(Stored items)
┏━━

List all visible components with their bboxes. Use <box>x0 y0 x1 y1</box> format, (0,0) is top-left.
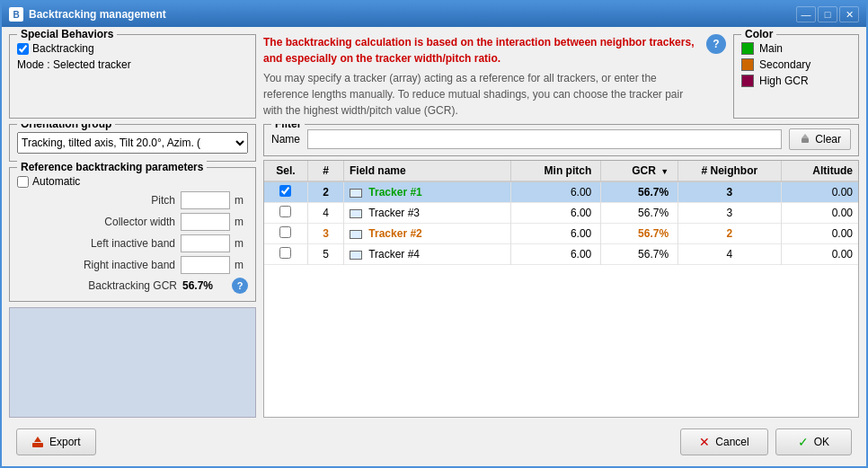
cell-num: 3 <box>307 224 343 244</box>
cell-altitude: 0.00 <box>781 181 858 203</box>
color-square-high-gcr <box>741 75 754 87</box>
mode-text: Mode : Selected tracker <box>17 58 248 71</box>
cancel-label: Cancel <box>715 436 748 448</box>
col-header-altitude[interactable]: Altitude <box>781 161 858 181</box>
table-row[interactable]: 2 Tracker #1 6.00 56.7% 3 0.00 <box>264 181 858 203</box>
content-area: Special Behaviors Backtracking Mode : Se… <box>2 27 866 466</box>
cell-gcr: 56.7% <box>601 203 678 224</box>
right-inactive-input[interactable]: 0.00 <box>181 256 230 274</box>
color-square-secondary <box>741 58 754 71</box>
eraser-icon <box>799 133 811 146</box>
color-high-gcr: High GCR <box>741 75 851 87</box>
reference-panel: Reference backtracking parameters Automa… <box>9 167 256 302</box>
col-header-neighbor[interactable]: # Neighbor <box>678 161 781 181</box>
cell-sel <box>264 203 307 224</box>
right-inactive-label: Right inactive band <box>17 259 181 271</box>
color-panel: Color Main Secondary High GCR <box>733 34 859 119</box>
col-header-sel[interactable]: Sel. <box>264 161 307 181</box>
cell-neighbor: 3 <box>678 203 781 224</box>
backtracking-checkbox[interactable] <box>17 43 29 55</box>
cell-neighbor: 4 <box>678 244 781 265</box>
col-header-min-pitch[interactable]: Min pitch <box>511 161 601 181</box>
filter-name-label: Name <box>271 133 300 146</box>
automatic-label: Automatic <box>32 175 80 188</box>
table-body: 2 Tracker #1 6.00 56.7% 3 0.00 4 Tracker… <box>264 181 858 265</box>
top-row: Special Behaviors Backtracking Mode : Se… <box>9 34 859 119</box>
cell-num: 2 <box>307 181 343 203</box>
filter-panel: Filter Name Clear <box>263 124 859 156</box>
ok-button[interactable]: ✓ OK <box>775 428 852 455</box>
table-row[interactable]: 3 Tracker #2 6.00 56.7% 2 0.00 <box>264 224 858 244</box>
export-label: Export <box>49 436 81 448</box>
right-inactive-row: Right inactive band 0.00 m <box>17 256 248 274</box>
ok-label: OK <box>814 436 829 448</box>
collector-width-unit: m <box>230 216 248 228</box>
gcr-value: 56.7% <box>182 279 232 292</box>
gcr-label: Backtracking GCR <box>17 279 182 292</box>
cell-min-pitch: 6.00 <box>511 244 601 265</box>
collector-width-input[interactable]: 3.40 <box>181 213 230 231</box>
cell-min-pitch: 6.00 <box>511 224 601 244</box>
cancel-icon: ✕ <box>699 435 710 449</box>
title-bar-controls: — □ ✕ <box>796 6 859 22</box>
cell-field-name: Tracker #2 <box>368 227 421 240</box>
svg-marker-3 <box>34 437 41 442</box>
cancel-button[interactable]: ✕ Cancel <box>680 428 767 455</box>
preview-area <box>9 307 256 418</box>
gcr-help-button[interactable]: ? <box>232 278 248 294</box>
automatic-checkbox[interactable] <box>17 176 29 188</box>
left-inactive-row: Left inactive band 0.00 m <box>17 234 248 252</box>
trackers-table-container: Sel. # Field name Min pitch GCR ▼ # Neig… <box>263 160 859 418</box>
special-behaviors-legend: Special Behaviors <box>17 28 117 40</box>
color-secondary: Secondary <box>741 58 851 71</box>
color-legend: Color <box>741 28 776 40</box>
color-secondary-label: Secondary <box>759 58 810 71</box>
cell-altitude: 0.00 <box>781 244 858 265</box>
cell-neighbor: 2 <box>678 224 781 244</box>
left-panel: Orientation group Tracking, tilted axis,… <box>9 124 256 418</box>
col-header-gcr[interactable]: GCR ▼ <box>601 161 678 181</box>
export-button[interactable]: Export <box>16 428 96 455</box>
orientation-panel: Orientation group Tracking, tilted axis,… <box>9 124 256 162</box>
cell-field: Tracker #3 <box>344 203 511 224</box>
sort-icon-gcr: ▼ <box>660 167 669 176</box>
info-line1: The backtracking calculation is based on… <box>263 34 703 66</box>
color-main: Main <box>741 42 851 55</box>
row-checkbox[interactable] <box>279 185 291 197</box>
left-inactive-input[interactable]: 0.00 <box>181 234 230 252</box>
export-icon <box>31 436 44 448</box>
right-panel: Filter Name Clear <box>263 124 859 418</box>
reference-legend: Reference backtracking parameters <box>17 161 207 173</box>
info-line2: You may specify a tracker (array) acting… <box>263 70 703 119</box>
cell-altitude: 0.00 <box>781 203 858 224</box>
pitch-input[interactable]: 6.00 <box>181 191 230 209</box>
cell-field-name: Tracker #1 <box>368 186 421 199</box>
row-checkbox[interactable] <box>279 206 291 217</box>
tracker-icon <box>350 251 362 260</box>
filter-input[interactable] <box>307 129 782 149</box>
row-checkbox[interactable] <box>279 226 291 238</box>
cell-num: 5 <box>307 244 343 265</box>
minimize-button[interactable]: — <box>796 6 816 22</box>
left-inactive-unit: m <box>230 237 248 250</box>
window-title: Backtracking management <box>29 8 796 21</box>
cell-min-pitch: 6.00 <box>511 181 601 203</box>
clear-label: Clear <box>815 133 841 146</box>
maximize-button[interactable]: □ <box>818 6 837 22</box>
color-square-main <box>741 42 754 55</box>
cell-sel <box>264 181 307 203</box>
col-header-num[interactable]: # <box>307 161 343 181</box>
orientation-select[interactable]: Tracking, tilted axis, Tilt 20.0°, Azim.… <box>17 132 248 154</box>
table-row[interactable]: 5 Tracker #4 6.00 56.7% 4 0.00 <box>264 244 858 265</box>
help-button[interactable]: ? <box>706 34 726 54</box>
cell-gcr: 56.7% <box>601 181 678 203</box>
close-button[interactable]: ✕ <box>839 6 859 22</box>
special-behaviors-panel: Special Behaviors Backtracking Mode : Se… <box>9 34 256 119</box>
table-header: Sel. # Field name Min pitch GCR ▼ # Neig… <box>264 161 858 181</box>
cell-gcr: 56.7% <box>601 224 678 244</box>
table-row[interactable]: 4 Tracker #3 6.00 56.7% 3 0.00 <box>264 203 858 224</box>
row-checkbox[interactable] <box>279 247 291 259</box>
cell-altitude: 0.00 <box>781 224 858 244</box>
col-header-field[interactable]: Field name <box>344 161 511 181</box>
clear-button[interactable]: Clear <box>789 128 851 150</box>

┗━━

## Exercise description
Write out every line of the entries that holds the word "unit".

## Exercise result
collector-width-unit: m <box>230 216 248 228</box>
left-inactive-unit: m <box>230 237 248 250</box>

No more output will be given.